И в самом деле, ему то и дело приходилось бегать с веранды в дом (они, все трое, надев фартуки, сами жарили себе бифштексы на жаровне), чтобы отвечать на телефонные звонки, на бегу снимая фартук и вытирая руки. Но всякий раз он возвращался уже в фартуке и снова увлеченно брался за шипевшее на углях мясо.
— Это из Кэмп Краме[81]. Я сказал им: если они пальцем тронут ребят, которые ворвались сегодня в конгресс, я явлюсь туда со всем нашим союзом гражданских прав. Их сейчас держат в Краме, но они знают, что я в курсе дела.
— Твои ребята, Алекс?
— Представь себе, нет. Какая-то новая группа, я о ней не слышал. Мои парни говорят: осторожные, недоверчивые, не исключена провокация.
— И они назвали тебя? Они просили связаться с тобой, когда их арестовали?
— Да, Чоло, ну и что? Ты же знаешь, мое имя стало боевым кличем молодежи.
— Джек, тебе доводилось когда-нибудь видеть человека, который бы так желал беды самому себе, как Алекс?
— Джек, мне пришлось пойти на риск с этими ребятками, потому что я никогда бы не простил себе, если бы сейчас отказал им в помощи, а они потом оказались славными парнями.
— А как понимать — провокация? — спросил Джек.
Но тут снова зазвонил телефон.
— Это Нэп Рама, он говорит, по городу распространился слух, будто ребята признались, что это я натравил их на конгресс!
— А сие доказывает, что ты и есть сумасшедший гранатометатель, — заметил Почоло, усаживаясь прямо на мраморные плиты и пытаясь пристроить тарелку на коленях.
Джек тоже расположился на плитах. Пододвинул стул, поставил на него тарелку, а сам сел перед ним, скрестив ноги и подвязав фартук под подбородок.

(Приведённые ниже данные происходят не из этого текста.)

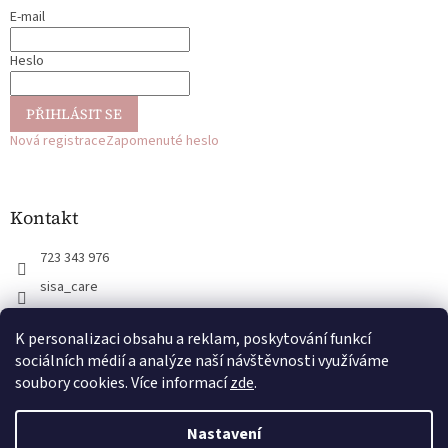
t
E-mail
í
Heslo
PŘIHLÁSIT SE
Nová registrace
Zapomenuté heslo
Kontakt
723 343 976
sisa_care
723 343 976
K personalizaci obsahu a reklam, poskytování funkcí
@sisa_care
sociálních médií a analýze naší návštěvnosti využíváme
soubory cookies. Více informací
zde
.
Vytvořil Shoptet
Nastavení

— О чем это вы толкуете? — спросил он.
— Есть версия, — сказал Алекс, который уже переместил свой бифштекс на тарелку и теперь стоя поглощал его, — что на нас специально напустили некоего сумасшедшего гранатометателя с целью создать хаос и тем оправдать введение военного положения и даже переворот. Вопрос лишь в том, кто он, этот гранатометатель. Нам теперь надо перекрыть дороги, то есть принять меры, чтобы помешать фашистскому путчу.
Почоло хмыкнул.
— Джек, только что ты ознакомился с генеральной линией кампании Алекса на президентских выборах будущего года.
— Если только выборы в будущем году состоятся.

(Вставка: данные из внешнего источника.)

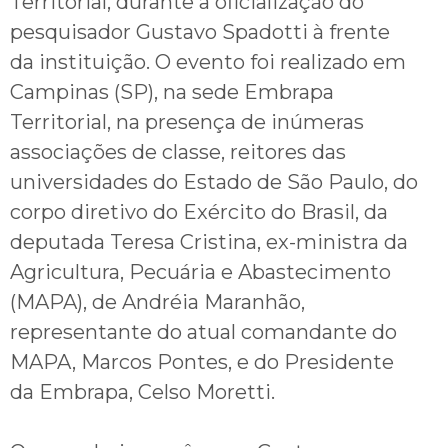
Territorial, durante a oficialização do
pesquisador Gustavo Spadotti à frente
da instituição. O evento foi realizado em
Campinas (SP), na sede Embrapa
Territorial, na presença de inúmeras
associações de classe, reitores das
universidades do Estado de São Paulo, do
corpo diretivo do Exército do Brasil, da
deputada Teresa Cristina, ex-ministra da
Agricultura, Pecuária e Abastecimento
(MAPA), de Andréia Maranhão,
representante do atual comandante do
MAPA, Marcos Pontes, e do Presidente
da Embrapa, Celso Moretti.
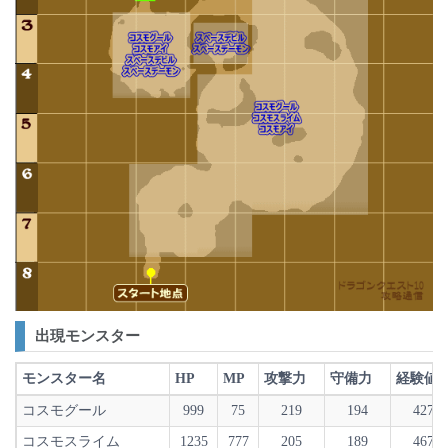
出現モンスター
モンスター名
HP
MP
攻撃力
守備力
経験値
コスモグール
999
75
219
194
427
コスモスライム
1235
777
205
189
467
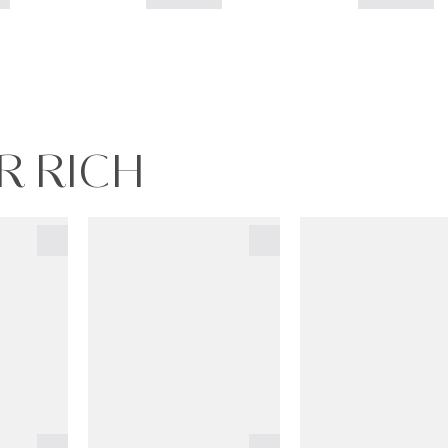
ER RICH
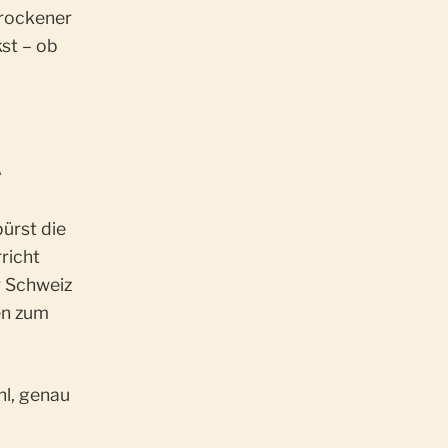
trockener
st – ob
A
pürst die
richt
r Schweiz
en zum
hl, genau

— Ну ты-то, Алекс, допускаешь, что они состоятся, поскольку мечешься то туда, то сюда и везде организуешь молодежь, в каждом городе.
— Но, Почоло, это ведь как раз то. что я называю «перекрыть дороги». Молодежь могла бы стать барьером.
— Эти ребятки могли бы стать и твоими штурмовыми отрядами, когда ты начнешь предвыборную кампанию. Только начинаешь ты рановато.
— О господи, да неужели никто, кроме меня, не видит опасности? Джек, Почоло! Что-то назревает. И дело не в президентских выборах. О’кей, я хочу стать президентом. Но я хочу быть им только в рамках нынешних установлений.
— Может, ты хочешь сказать — «сидений»? — спросил Джек. — «Сидений на вулкане».
— Катись ты со своими вулканами! Все эти разговоры не лучше болтовни о сумасшедшем бомбисте. Нас просто запугивают мыслью, будто под нами вулкан. Даже люди, которые вроде бы знают, в чем дело, участвуют в запугивании, словно не видят, что тем самым играют на руку фашистам. Нет никакого вулкана! А если есть, то вовсе не тот, о каком они думают.
— Значит, не революция? — спросил Джек.
— И не бедность, не беспорядки, не коррупция в правительственных учреждениях и не насилие на улицах.
— Что есть, — улыбнулся Почоло, — как мне, кажется, Алекс, ты сам сказал, часть того строя, при котором ты хотел бы стать президентом.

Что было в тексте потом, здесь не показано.